Ce troisième mouvement, Allegro molto moderato, reprend en mineur la mélodie principale tantôt fluide et tantôt saccadée du chant de la pluie [1]Regenlied, Op. 59,3, composé par Brahms sur un poème de Klaus Gorth https://youtu.be/REuicgNGrCg. Avec une profonde nostalgie, le violon répond aux allusions à la marche funèbre du piano.
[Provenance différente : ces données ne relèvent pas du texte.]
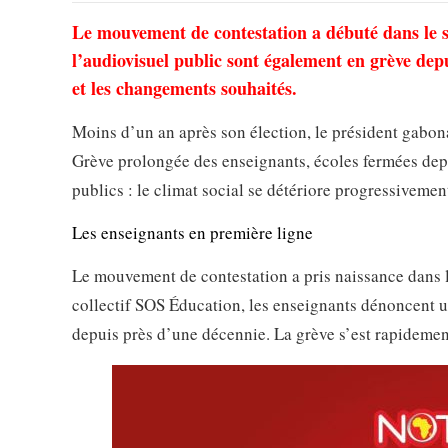
Le mouvement de contestation a débuté dans le se
l’audiovisuel public sont également en grève depu
et les changements souhaités.
Moins d’un an après son élection, le président gabon
Grève prolongée des enseignants, écoles fermées dep
publics : le climat social se détériore progressivemen
Les enseignants en première ligne
Le mouvement de contestation a pris naissance dans 
collectif SOS Éducation, les enseignants dénoncent un
depuis près d’une décennie. La grève s’est rapideme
Entre la rosée et les larmes, le chant de la pluie féconde notre âme pour un nouveau printemps, comme le poème de Gorth qui se termine par ces vers : 

Je voudrais entendre à nouveau
Leurs doux murmures humides,
Mon âme délicatement laisserait tomber des gouttes de rosée,
Avec une crainte pieuse et enfantine.

Clara Schumann qui vient de perdre son troisième enfant accueille la composition de Brahms comme la certitude  d’une espérance et l’annonce de la résurrection  : « Pouvez-vous imaginer la consolation que j’ai ressentie lorsque, dans le troisième mouvement, j’ai retrouvé ma mélodie bien-aimée avec le charmant mouvement à croches ! Je dis  ma mélodie parce que je crois que personne ne puisse ressentir la douceur et la mélancolie de cette mélodie aussi intensément que moi. Les cordes les plus profondes de mon âme vibrent avec une telle musique ». (lettre à Brahms du 10.07.1879)

Chant de pluie 

Bouillonne, pluie, bouillonne,
Éveille à nouveau en moi ces rêves,
Que j’ai faits dans mon enfance,
Quand l’humidité écumait dans le sable !

Quand l’atmosphère étouffante de l’été
Luttait nonchalamment avec la fraîcheur
Et les feuilles pâles laissaient tomber des gouttes de rosée,
Et les blés devenaient bleu foncé.

Quel bonheur de se tenir
Dans le ru les pieds nus,
De frôler l’herbe,
Et de toucher l’écume avec les mains.

Ou sur les joues chaudes
D’attraper les gouttes fraîches,
Et avec les parfums fraîchement éveillés
D’aérer sa poitrine d’enfant !

Comme les corolles qui s’égouttaient là
Mon âme qui respirait se tenait ouverte,
Comme les fleurs, enivrée de senteurs,
Noyée dans la rosée du ciel.

Chaque goutte tremblante tombait fraîche
Profondément jusqu’au cœur battant,
Et le saint tissage de la création
Pénétrait dans notre vie cachée.

Bouillonne, pluie, bouillonne,
Éveille en moi ces vieux chants,
Que nous chantions à la porte,
Quand les gouttes de pluie crépitaient dehors.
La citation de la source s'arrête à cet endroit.